Plan ten wywołał chaos prawny, gdyż decyzjom Bartłomieja Sienkiewicza sprzeciwiła się część przedstawicieli poprzednich władz mediów publicznych, jak i Rada Mediów Narodowych czy prezydent Andrzej Duda. Nie znalazł on też uznania w oczach sędziów. Wobec tego minister wdrożył wspomniany "plan B", jakim było postawienie spółek mediów publicznych w stan likwidacji.
Minister utrzymał więc uzyskaną w grudniu 2023 r. kontrolę nad mediami publicznymi. Teraz na definitywne rozwiązanie problemu mediów publicznych poczekamy więc prawdopodobnie do wyborów prezydenckich – ocenia Krzyszof Łyszyk.
Trybunał Konstytucyjny nie wstrzymał przejęcia mediów publicznych
18 stycznia TK uznał za niekonstytucyjne przepisy Ksh o rozwiązaniu i likwidacji spółki rozumiane w ten sposób, że z mocy samej ustawy obejmują także publiczne media. Trybunał stwierdził, że ustawa o radiofonii i telewizji nie zezwala na stosowanie przepisów Ksh do likwidacji spółek mediów publicznych.
Jednak, jak zauważył radca prawny przy okazji aktualizacji statusu TVP w KRS, sądy nie odmawiają ministrowi możliwości postawienia tych spółek w stan likwidacji.
Inna, chyba nie mniej istotna kwestia jest taka, że sądy powszechne 'nie dały się nabrać' na styczniowy wyrok Trybunału Konstytucyjnego, który próbował likwidację zatrzymać – ocenił wcześniej Krzysztof Łyszyk.
Likwidacja mediów publicznych
19 grudnia 2023 r. Sejm podjął uchwałę w sprawie przywrócenia ładu prawnego oraz bezstronności i rzetelności mediów publicznych oraz Polskiej Agencji Prasowej, wzywającą Skarb Państwa do działań naprawczych.
Dzień później resort kultury poinformował, że minister kultury i dziedzictwa narodowego Bartłomiej Sienkiewicz, jako organ wykonujący uprawnienia właścicielskie Skarbu Państwa, działając na podstawie przepisów Ksh, odwołał 19 grudnia dotychczasowych prezesów zarządów: TVP, PR i PAP, jak i ich rady nadzorcze. Minister powołał nowe rady nadzorcze tych spółek, które z kolei powołały nowe zarządy.
W odpowiedzi politycy związani z Prawem i Sprawiedliwością rozpoczęli "okupację" siedzib mediów publicznych. Doszło do przepychanek między zwolennikami nowych i starych władz.

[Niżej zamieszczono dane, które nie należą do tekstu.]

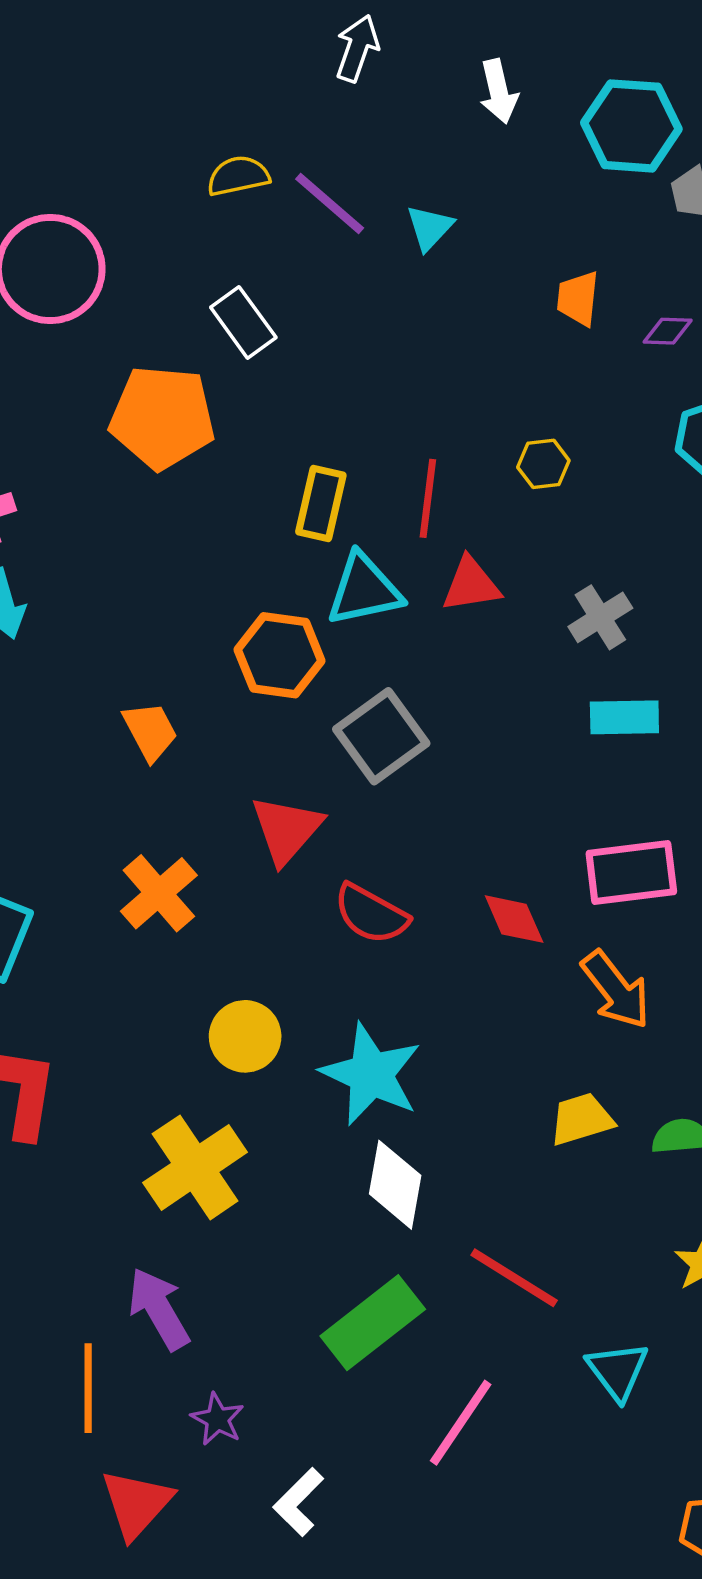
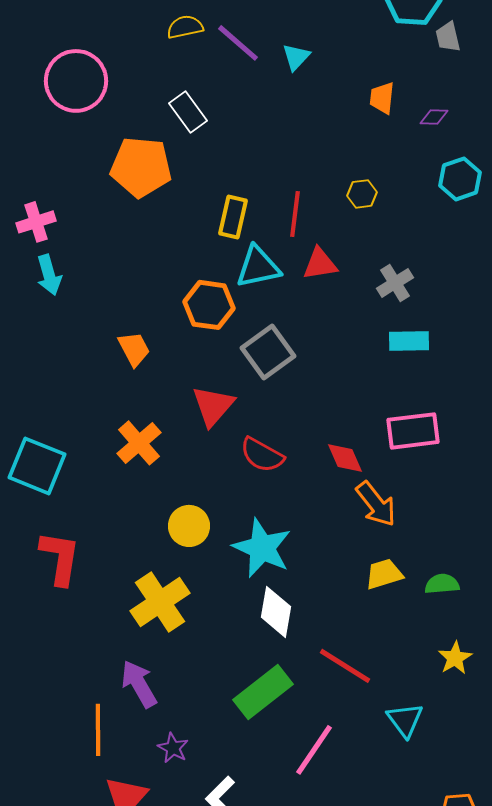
orange arrow: (616, 990) -> (376, 504), moved

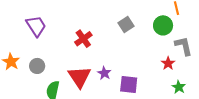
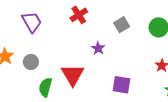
red cross: (83, 39) -> (79, 15), moved
purple star: (104, 73) -> (98, 48), moved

23 grudnia prezydent Duda poinformował, że zawetował przygotowaną przez nowy rząd ustawę okołobudżetową, która przewidywała m.in. środki dla mediów publicznych na następny rok. Jak uzasadnił prezydent, jego decyzja wiązała się z "rażącym łamaniem konstytucji i zasad demokratycznego państwa prawa" w mediach publicznych.
Po prezydenckim wecie szef MKiDN podjął w 27 grudnia decyzję o postawieniu TVP, PR i PAP w stan likwidacji. Stan likwidacji może być cofnięty w dowolnym momencie przez właściciela – podano w komunikacie MKiDN. Analogiczną decyzję minister kultury podjął 29 grudnia w stosunku do 17 spółek regionalnych rozgłośni Polskiego Radia.
W niektórych przypadkach referendarze sądowi odmawiali jednak ujawnienia w KRS otwarcia likwidacji spółek mediów publicznych. Tak było m.in. w przypadku TVP, ale i Polskiego Radia.
Sprawa mediów publicznych wróciła w ostatnich dniach za sprawą publikacji Wirtualnej Polskiej. Patryk Słowik, dziennikarz wp.pl, ustalił, że złożone wnioski do sądów przez prok. Ewę Wrzosek, które miały zablokować działania PiS w sprawie mediów publicznych, najprawdopodobniej powstały poza siedzibą prokuratury.
W reakcji Prokuratura Krajowa wydała komunikat o śledztwie prowadzonym przez Wydział Spraw Wewnętrznych Prokuratury Krajowej dotyczącym między innymi zdarzeń opisanych przez dziennikarza wp.pl.